Just in case the stunning Himalayan landscape, with majestic peaks, bottomless crevasses, sheer cliffs and howling winds didn't look awesome, Kiwi director Leanne Pooley decided to film this in 3D. She explained this choice in an interview during the Toronto International Film Festival, where the film was premiered: "Very few of us are ever going to be in that world. I wanted to get people as close to that world as I could. Also, it's a film where everybody knows the ending. So you have to make sure the journey is what people remember."
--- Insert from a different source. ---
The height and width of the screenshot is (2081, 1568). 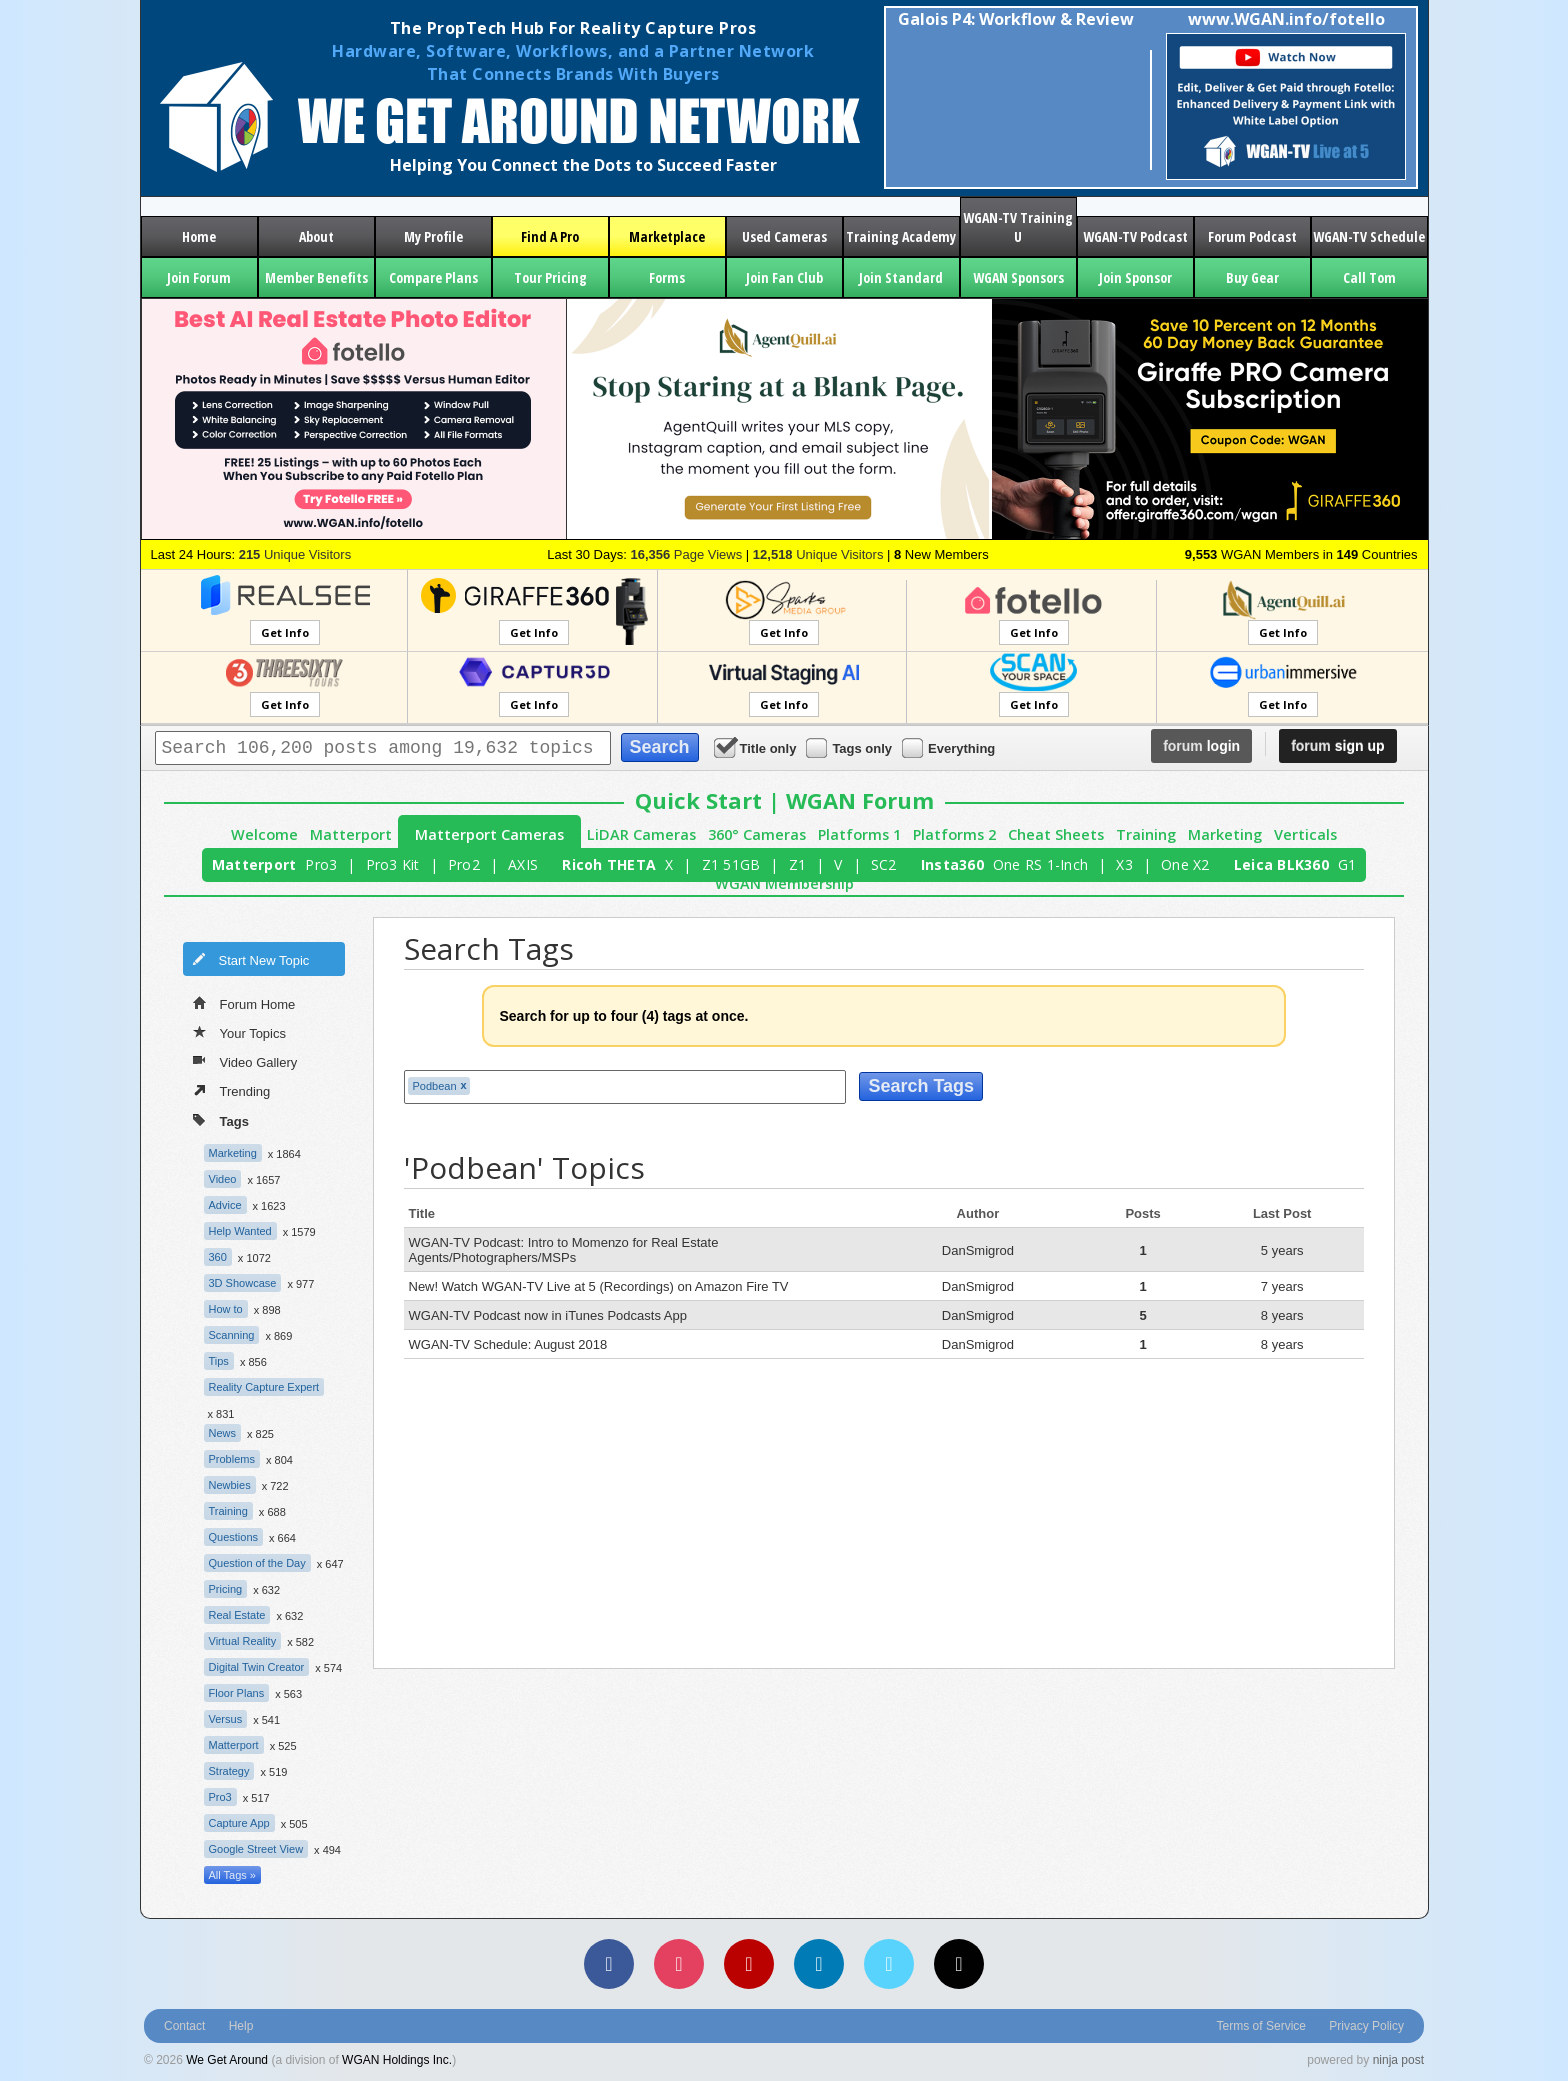 What do you see at coordinates (901, 277) in the screenshot?
I see `Join Standard` at bounding box center [901, 277].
3D, though, is just one aspect that makes this documentary spectacular, as it brings together archival footage and photographs of the expedition, voice interviews, CGI material and a reenactment of that ascent six decades ago. The last component, featuring actors playing Hillary and Norgay and other members of the expedition became necessary since there was no filming of the final stage of their assault upon the peak. As Pooley said, "The archive that we use finishes at the South Col because they couldn't shoot any higher up." The reenactment was done in New Zealand's Southern Alps, where the terrain is close to Everest's.
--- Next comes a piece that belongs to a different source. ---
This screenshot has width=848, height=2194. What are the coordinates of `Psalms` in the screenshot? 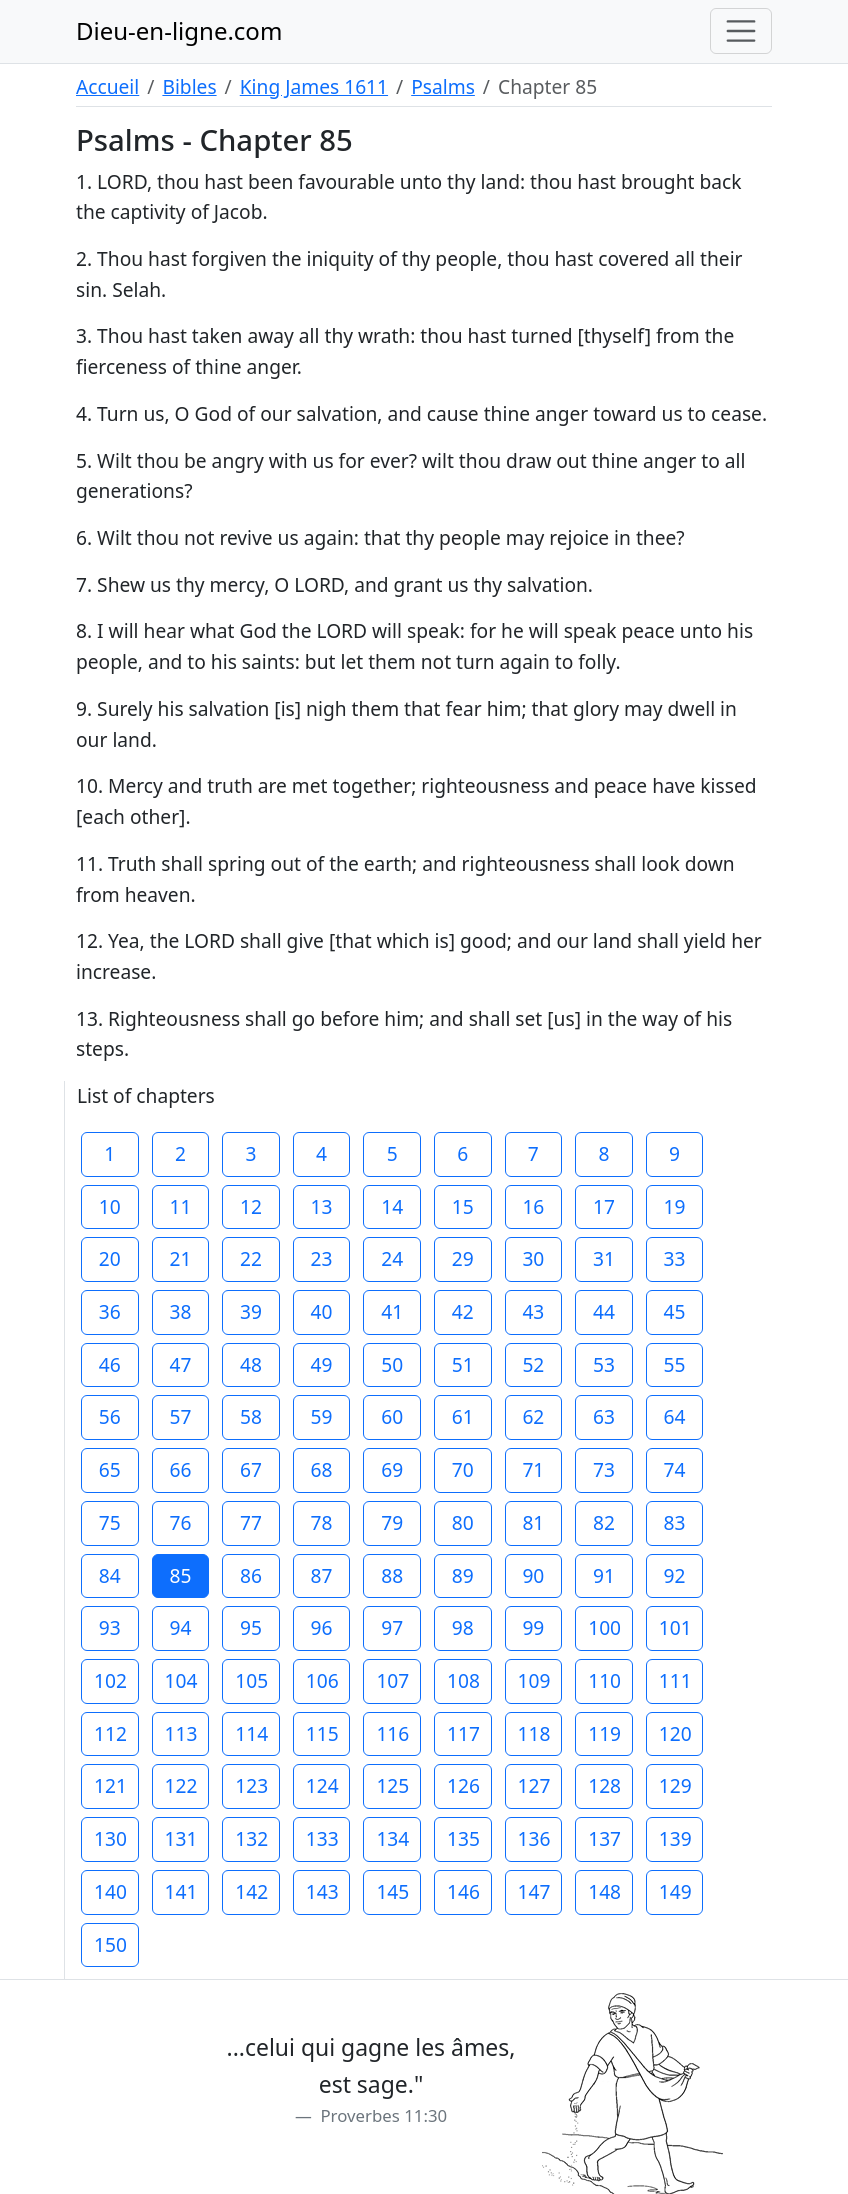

The Everest 3D cinematography was the work of Mark Whetu, an accomplished mountaineer, who climbed Everest for the seventh time and brought back the magnificent footage that elevates the film.
The 29,029 foot high Everest is a looming, cold, majestic and unforgiving character in the film. Beyond the Edge stays with the expedition from the beginning to the climax, as talking heads stay behind the camera. "I just wanted people to stay on the mountain. I also wanted it to feel like an adventure film rather than a documentary," Pooley said.
Beyond The Edge will open in New Zealand in late October. The filmmakers are keen on finding distribution in India, not least because Hillary had affection for the country and was once his country's High Commissioner to New Delhi, and Norgay made India his own, dying in the lap of the Himalayas, in Darjeeling.